Dizi, otuz sene sürmez.

Dizi, sinema filmine oranla daima ‘ikinci sınıf’ bir iştir ve daima daha alt düzey seyirciye yöneliktir ama birtakım ‘işlevleri’ de vardır. Görevlerinden biri seyirciyi haftanın belirli gün ve saatlerinde ekrana bağlayıp yapımcısına para kazandırmaksa, bir diğeri de alt tabakaya bazı temel bilgileri, hadi bilgi demeyelim de, ‘görgüleri’ aktarmak, bir çeşit eğitim yapmaktır.

Örneğin ‘doktor dizileri’, ‘avukat dizileri’, ‘polis dizileri’ halka, o ülkede bazı temel kurumların ve sistemlerin nasıl işlediğini öğretirler çaktırmadan. Çalışan ve koca bulamayan mutsuz hanımlarımızın pek sevdikleri Ally McBeal çarçuru bile, mükemmel bir ‘Amerikan muhakeme usul hukuku’ dersidir.

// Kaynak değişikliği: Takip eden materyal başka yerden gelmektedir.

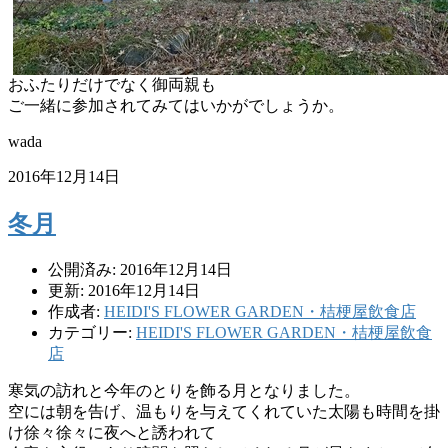
おふたりだけでなく御両親も
ご一緒に参加されてみてはいかがでしょうか。
wada
2016年12月14日
冬月
公開済み: 2016年12月14日
更新: 2016年12月14日
作成者:
HEIDI'S FLOWER GARDEN・桔梗屋飲食店
カテゴリー:
HEIDI'S FLOWER GARDEN・桔梗屋飲食
店
寒気の訪れと今年のとりを飾る月となりました。
空には朝を告げ、温もりを与えてくれていた太陽も時間を掛
け徐々徐々に夜へと誘われて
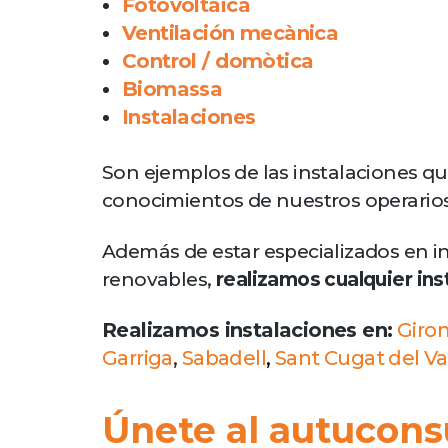
Fotovoltaica
Ventilación mecànica
Control / domòtica
Biomassa
Instalaciones
Son ejemplos de las instalaciones q
conocimientos de nuestros operarios
Además de estar especializados en ins
renovables,
realizamos cualquier ins
Realizamos instalaciones en:
Giro
Garriga
,
Sabadell
,
Sant Cugat del Va
Únete al autucons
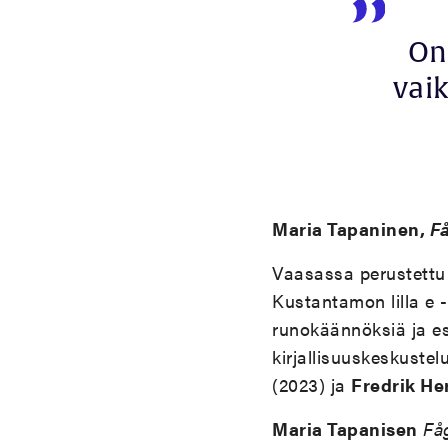
On
vaik
Maria Tapaninen,
F
Vaasassa perustettu E
Kustantamon lilla e 
runokäännöksiä ja es
kirjallisuuskeskuste
(2023) ja
Fredrik He
Maria Tapanisen
Få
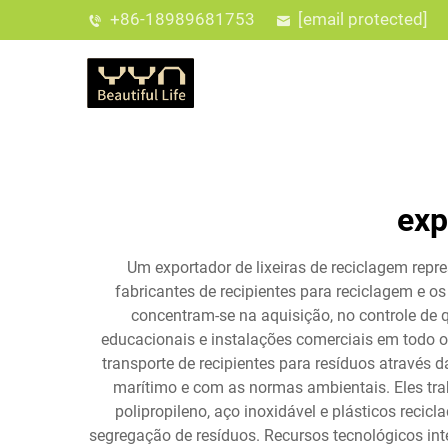
+86-18989681753
[email protected]
exp
Um exportador de lixeiras de reciclagem rep
fabricantes de recipientes para reciclagem e 
concentram-se na aquisição, no controle de qu
educacionais e instalações comerciais em todo o 
transporte de recipientes para resíduos através
marítimo e com as normas ambientais. Eles trab
polipropileno, aço inoxidável e plásticos rec
segregação de resíduos. Recursos tecnológicos int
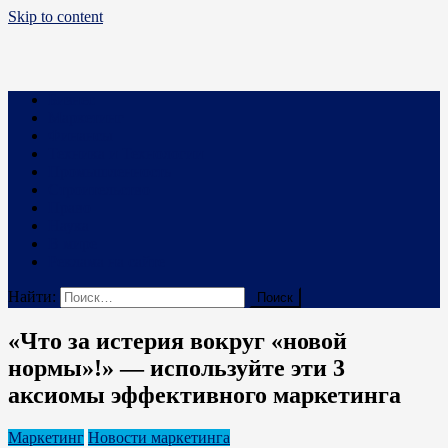
Skip to content
Business PRO
Новости про бизнес и не только
Бизнес
Маркетинг
Финансы
Техника и Технологии
Промышленность
Строительство
Право
Наука
В мире
Реклама на сайте
Найти:
«Что за истерия вокруг «новой
нормы»!» — используйте эти 3
аксиомы эффективного маркетинга
Маркетинг
Новости маркетинга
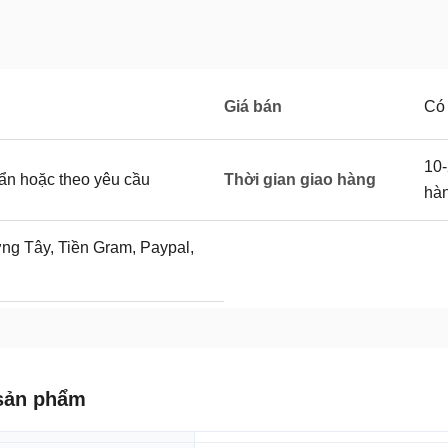
Giá bán
Có 
10-
uẩn hoặc theo yêu cầu
Thời gian giao hàng
hà
g Tây, Tiền Gram, Paypal,
sản phẩm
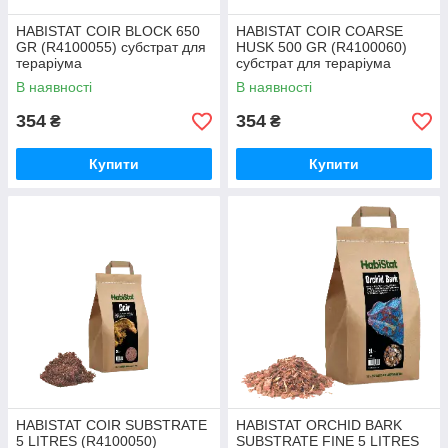
HABISTAT COIR BLOCK 650
HABISTAT COIR COARSE
GR (R4100055) субстрат для
HUSK 500 GR (R4100060)
тераріума
субстрат для тераріума
В наявності
В наявності
354
354
₴
₴
Купити
Купити
HABISTAT COIR SUBSTRATE
HABISTAT ORCHID BARK
5 LITRES (R4100050)
SUBSTRATE FINE 5 LITRES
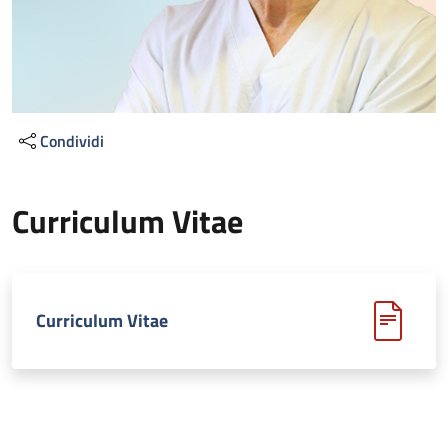
Condividi
Curriculum Vitae
Curriculum Vitae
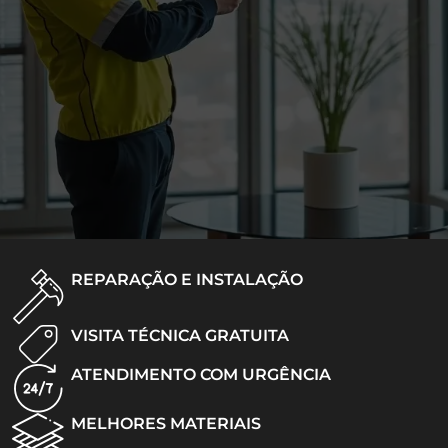
REPARAÇÃO E INSTALAÇÃO
VISITA TÉCNICA GRATUITA
ATENDIMENTO COM URGÊNCIA
MELHORES MATERIAIS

Fakat otuz sene de sürmez.

Bütün ‘takip filmlerinin’ kaçınılmaz şekilde ilkinden daha kötü olmaları kuralı gibi, bütün dizilerin de ilk on beş bölümden sonra boku çıkar. Ama parası tatlı geldiği için sürdürülür.

Örneğin o anlı şanlı ‘Dallas’ dizisi, dört yüz elli değil de dokuz bölüm çekilseydi, ‘Amerikan kapitalistlerinin içyüzünü ‘anlatan muhteşem bir dramatik belgesel sayılacaktı... Uzadığı için mahalle karısı eğlencesi oldu.

İlle dizi istiyorsanız, Star’da ‘Biz Boşanıyoruz’ dizisine takılın da (bakın ben de kendi şirketimin reklamını yaptım!), bizim arkadaşların o müsamere kepazeliklerini, o dıngıl yarışmaları, o paçavra eğlenceleri nasıl makaraya sardıklarını, nasıl tatlı tatlı dalgalarını geçtiklerini görün... Hem bol bol güler, hem de memleketin durumuna belki üzülürsünüz.